● What you have to do
Your answer must be the full set of entries, repeated exactly.

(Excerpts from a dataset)
+ + + +

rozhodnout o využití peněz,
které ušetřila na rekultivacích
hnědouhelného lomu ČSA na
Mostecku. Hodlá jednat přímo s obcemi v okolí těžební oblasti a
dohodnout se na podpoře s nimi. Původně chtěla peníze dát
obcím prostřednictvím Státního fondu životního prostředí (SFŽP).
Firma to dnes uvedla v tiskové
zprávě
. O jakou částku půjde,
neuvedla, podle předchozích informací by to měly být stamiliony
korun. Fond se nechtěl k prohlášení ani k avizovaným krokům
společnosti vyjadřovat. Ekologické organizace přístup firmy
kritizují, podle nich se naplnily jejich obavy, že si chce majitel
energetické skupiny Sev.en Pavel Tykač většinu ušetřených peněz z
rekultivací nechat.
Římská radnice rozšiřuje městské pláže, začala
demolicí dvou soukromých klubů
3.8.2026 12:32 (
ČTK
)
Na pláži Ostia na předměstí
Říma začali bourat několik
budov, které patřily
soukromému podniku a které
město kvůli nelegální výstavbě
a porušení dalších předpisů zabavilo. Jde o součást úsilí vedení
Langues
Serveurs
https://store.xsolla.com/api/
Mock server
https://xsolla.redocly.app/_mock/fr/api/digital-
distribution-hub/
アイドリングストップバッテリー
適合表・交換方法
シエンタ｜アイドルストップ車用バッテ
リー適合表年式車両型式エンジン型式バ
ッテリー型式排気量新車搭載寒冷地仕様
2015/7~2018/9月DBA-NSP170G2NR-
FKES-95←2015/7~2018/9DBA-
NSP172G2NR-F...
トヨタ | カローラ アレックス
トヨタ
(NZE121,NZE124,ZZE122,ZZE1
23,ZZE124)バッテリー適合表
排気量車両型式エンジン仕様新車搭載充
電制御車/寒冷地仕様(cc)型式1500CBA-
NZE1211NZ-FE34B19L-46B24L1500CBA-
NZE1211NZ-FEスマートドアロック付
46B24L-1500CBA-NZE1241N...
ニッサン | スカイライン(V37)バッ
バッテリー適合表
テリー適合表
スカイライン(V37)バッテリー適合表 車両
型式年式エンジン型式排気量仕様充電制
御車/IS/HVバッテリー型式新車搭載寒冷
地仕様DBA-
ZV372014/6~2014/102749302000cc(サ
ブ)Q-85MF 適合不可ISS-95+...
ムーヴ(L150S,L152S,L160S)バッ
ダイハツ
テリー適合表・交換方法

+ + + +

● Result of the exercise
rozhodnout o využití peněz,
které ušetřila na rekultivacích
hnědouhelného lomu ČSA na
Mostecku. Hodlá jednat přímo s obcemi v okolí těžební oblasti a
dohodnout se na podpoře s nimi. Původně chtěla peníze dát
obcím prostřednictvím Státního fondu životního prostředí (SFŽP).
Firma to dnes uvedla v tiskové
zprávě
. O jakou částku půjde,
neuvedla, podle předchozích informací by to měly být stamiliony
korun. Fond se nechtěl k prohlášení ani k avizovaným krokům
společnosti vyjadřovat. Ekologické organizace přístup firmy
kritizují, podle nich se naplnily jejich obavy, že si chce majitel
energetické skupiny Sev.en Pavel Tykač většinu ušetřených peněz z
rekultivací nechat.
Římská radnice rozšiřuje městské pláže, začala
demolicí dvou soukromých klubů
3.8.2026 12:32 (
ČTK
)
Na pláži Ostia na předměstí
Říma začali bourat několik
budov, které patřily
soukromému podniku a které
město kvůli nelegální výstavbě
a porušení dalších předpisů zabavilo. Jde o součást úsilí vedení
Langues
Serveurs
https://store.xsolla.com/api/
Mock server
https://xsolla.redocly.app/_mock/fr/api/digital-
distribution-hub/
アイドリングストップバッテリー
適合表・交換方法
シエンタ｜アイドルストップ車用バッテ
リー適合表年式車両型式エンジン型式バ
ッテリー型式排気量新車搭載寒冷地仕様
2015/7~2018/9月DBA-NSP170G2NR-
FKES-95←2015/7~2018/9DBA-
NSP172G2NR-F...
トヨタ | カローラ アレックス
トヨタ
(NZE121,NZE124,ZZE122,ZZE1
23,ZZE124)バッテリー適合表
排気量車両型式エンジン仕様新車搭載充
電制御車/寒冷地仕様(cc)型式1500CBA-
NZE1211NZ-FE34B19L-46B24L1500CBA-
NZE1211NZ-FEスマートドアロック付
46B24L-1500CBA-NZE1241N...
ニッサン | スカイライン(V37)バッ
バッテリー適合表
テリー適合表
スカイライン(V37)バッテリー適合表 車両
型式年式エンジン型式排気量仕様充電制
御車/IS/HVバッテリー型式新車搭載寒冷
地仕様DBA-
ZV372014/6~2014/102749302000cc(サ
ブ)Q-85MF 適合不可ISS-95+...
ムーヴ(L150S,L152S,L160S)バッ
ダイハツ
テリー適合表・交換方法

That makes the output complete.